* EXERCISE
Could you return every line of the records below that contains the word "Başvuru"?

======== DATA FOR THIS EXERCISE

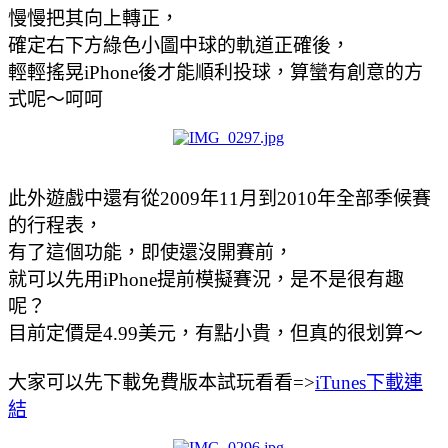
慢慢把其向上轉正，
確定右下方綠色小圖中球的軌道正確後，
輕輕搖晃iPhone後才能順利投球，算蠻有創意的方
式呢～呵呵
此外遊戲中還有從2009年11月到2010年全部季候賽
的行程表，
有了這個功能，即使還沒開賽前，
就可以先用iPhone提前模擬賽況，是不是很有趣
呢？
目前定價是4.99美元，有點小貴，但真的很划算～
大家可以先下載免費版本試玩看看=>
iTunes下載連
結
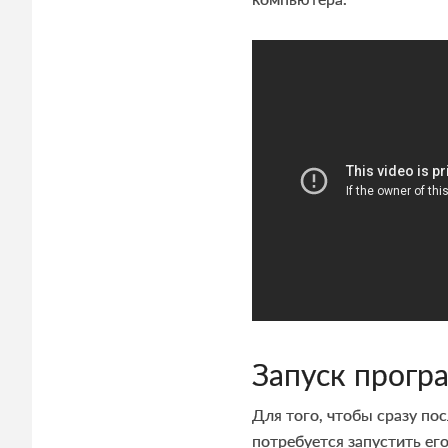
Запуск прогр
Для того, чтобы сразу по
потребуется запустить ег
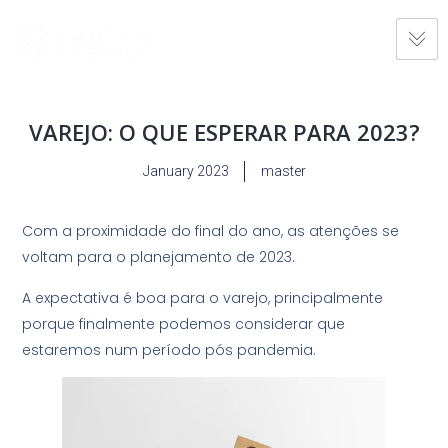
VAREJO: O QUE ESPERAR PARA 2023?
January 2023
master
Com a proximidade do final do ano, as atenções se
voltam para o planejamento de 2023.
A expectativa é boa para o varejo, principalmente
porque finalmente podemos considerar que
estaremos num período pós pandemia.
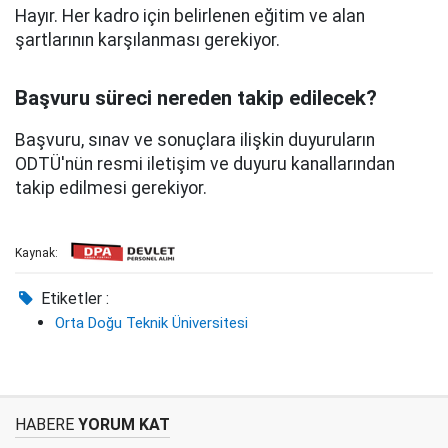
Hayır. Her kadro için belirlenen eğitim ve alan
şartlarının karşılanması gerekiyor.
Başvuru süreci nereden takip edilecek?
Başvuru, sınav ve sonuçlara ilişkin duyuruların
ODTÜ'nün resmi iletişim ve duyuru kanallarından
takip edilmesi gerekiyor.
Kaynak:
Etiketler :
Orta Doğu Teknik Üniversitesi
HABERE
YORUM KAT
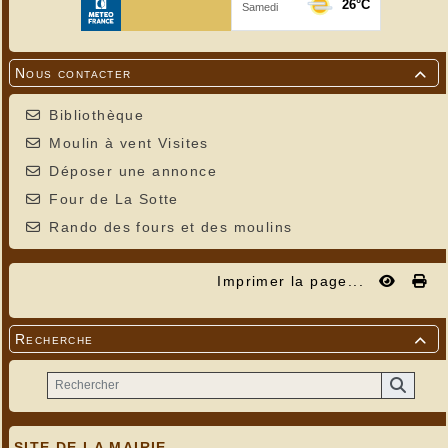
Nous contacter

Bibliothèque
Moulin à vent Visites
Déposer une annonce
Four de La Sotte
Rando des fours et des moulins
Imprimer la page...
Recherche

SITE DE LA MAIRIE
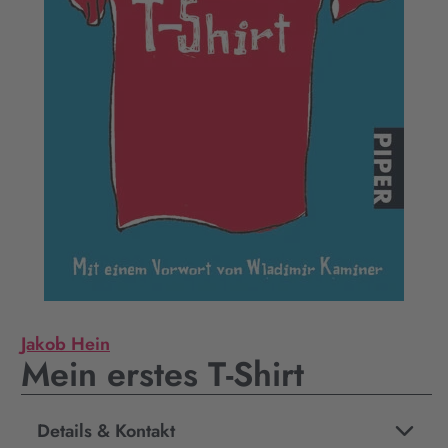
Jakob Hein
Mein erstes T-Shirt
Details & Kontakt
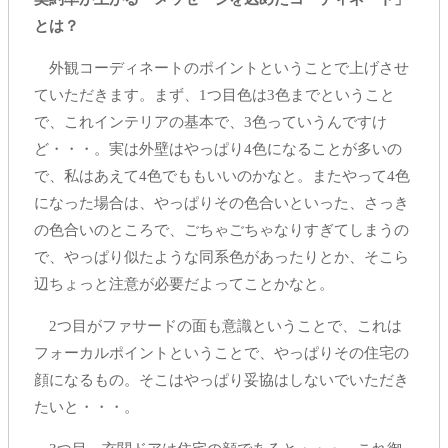
とは？
外観コーディネートのポイントということで上げさせ
ていただきます。まず、1つ目色は3色までということ
で、これインテリアの基本で、3色っていうんですけ
ど・・・。実は外壁はやっぱり4色になることが多いの
で、私はあえて4色でももいいのかなと。またやって4色
になった場合は、やっぱりその色合いといった、さっき
の色合いのところで、ごちゃごちゃなりすぎてしまうの
で、やっぱり似たような同系色があったりとか、そこら
辺ちょっと注意が必要だよってことかなと。
2つ目がファサードの面も意識ということで、これは
フォーカルポイントということで、やっぱりその住宅の
顔になるもの。そこはやっぱり妥協はしないでいただき
たいと・・・。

================

* YOUR SOLUTION
Başvuru süreci nereden takip edilecek?
Başvuru, sınav ve sonuçlara ilişkin duyuruların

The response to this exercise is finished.